====== Data for this exercise

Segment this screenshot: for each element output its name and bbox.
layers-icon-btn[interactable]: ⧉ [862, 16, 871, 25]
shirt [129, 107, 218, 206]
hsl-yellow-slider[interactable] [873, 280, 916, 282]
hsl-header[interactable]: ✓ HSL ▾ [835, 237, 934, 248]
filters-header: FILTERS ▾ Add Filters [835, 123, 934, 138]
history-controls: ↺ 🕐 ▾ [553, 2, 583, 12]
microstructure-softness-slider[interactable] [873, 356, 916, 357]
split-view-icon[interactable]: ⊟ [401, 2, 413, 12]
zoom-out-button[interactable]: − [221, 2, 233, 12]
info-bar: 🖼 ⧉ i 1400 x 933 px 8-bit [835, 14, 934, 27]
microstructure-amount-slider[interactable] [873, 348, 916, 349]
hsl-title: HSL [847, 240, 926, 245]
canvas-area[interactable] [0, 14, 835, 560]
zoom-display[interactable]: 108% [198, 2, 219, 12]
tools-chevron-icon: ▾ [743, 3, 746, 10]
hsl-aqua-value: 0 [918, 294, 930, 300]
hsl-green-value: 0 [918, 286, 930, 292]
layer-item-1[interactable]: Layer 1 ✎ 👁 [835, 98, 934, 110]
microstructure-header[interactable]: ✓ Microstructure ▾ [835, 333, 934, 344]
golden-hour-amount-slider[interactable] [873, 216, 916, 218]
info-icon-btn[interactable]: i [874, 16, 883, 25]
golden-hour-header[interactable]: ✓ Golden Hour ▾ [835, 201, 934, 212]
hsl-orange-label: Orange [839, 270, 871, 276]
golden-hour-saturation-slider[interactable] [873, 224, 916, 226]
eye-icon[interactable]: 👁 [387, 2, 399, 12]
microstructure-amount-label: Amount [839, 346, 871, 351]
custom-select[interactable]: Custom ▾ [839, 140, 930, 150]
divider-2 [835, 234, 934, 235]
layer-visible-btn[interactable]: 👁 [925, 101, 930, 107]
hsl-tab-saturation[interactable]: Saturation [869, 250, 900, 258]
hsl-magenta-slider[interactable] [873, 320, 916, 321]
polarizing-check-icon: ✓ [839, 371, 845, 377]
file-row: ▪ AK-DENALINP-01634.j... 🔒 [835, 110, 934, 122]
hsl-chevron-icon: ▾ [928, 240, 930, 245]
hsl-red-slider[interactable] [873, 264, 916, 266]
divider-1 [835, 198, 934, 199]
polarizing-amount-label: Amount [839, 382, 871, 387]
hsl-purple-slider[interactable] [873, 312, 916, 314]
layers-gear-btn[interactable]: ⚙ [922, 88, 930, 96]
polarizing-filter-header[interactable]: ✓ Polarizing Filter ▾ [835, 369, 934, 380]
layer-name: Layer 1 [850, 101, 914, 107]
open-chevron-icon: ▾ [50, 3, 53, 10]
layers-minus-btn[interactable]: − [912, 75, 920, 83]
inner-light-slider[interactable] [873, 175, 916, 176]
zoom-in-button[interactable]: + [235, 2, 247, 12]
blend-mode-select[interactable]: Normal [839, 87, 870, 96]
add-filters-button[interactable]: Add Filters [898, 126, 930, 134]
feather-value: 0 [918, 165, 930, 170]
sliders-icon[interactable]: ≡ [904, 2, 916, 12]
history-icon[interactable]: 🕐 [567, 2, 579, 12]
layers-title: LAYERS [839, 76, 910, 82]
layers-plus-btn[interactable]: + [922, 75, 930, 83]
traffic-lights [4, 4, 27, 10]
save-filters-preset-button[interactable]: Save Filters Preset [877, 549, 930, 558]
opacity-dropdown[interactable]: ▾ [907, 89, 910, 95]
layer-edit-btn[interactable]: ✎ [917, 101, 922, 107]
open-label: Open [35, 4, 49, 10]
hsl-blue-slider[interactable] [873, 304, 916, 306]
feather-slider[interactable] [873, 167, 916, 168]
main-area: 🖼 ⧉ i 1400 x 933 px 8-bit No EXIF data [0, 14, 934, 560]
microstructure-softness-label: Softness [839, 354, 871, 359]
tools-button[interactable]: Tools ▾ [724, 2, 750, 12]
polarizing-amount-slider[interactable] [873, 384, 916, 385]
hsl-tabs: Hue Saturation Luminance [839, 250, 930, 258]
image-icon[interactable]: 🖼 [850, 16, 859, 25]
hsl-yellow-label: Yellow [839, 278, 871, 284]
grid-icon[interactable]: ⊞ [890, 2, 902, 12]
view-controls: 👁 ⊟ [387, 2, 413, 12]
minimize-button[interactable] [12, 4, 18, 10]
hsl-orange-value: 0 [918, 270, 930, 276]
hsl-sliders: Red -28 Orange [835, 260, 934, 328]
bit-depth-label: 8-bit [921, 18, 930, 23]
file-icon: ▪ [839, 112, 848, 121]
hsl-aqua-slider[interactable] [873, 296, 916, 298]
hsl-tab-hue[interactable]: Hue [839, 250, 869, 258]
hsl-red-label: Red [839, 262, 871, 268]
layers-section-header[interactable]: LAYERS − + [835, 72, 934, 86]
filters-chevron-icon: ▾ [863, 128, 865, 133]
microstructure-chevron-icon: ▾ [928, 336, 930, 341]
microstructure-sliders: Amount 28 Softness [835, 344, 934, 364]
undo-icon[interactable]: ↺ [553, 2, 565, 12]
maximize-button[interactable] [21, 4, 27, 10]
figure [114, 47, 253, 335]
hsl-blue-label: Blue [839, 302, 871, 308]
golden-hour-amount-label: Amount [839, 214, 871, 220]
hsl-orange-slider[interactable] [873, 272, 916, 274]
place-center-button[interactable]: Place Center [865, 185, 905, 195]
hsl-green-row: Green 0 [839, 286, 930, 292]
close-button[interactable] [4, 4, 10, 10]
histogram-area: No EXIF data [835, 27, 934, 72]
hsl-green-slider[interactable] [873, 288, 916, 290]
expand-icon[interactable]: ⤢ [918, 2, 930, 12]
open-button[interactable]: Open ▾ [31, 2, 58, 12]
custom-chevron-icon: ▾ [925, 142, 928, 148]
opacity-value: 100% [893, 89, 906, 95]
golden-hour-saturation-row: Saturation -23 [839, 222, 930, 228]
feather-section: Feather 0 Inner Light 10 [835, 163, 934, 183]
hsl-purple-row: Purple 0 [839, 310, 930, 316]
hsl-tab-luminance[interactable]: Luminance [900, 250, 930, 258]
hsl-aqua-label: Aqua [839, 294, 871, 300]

============

◆ **About this exercise**: Go through the lines above and count those with the string "history". Reply with the count and nothing more.

◆ **Answer area**: 2